§ **AIM OF THE EXERCISE**:
Print the listing below verbatim, passing over each picture.

§ **SUPPLIED RECORDS**:
--------------------

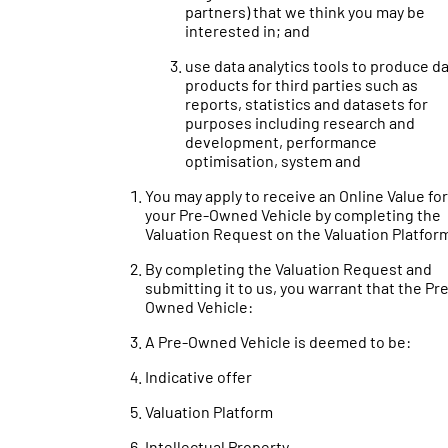
partners) that we think you may be
interested in; and
use data analytics tools to produce d
products for third parties such as
reports, statistics and datasets for
purposes including research and
development, performance
optimisation, system and
You may apply to receive an Online Value for
your Pre-Owned Vehicle by completing the
Valuation Request on the Valuation Platfor
By completing the Valuation Request and
submitting it to us, you warrant that the Pr
Owned Vehicle:
A Pre-Owned Vehicle is deemed to be:
Indicative offer
Valuation Platform
Intellectual Property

--------------------

§ **FINISHED TASK**:
partners) that we think you may be
interested in; and
use data analytics tools to produce d
products for third parties such as
reports, statistics and datasets for
purposes including research and
development, performance
optimisation, system and
You may apply to receive an Online Value for
your Pre-Owned Vehicle by completing the
Valuation Request on the Valuation Platfor
By completing the Valuation Request and
submitting it to us, you warrant that the Pr
Owned Vehicle:
A Pre-Owned Vehicle is deemed to be:
Indicative offer
Valuation Platform
Intellectual Property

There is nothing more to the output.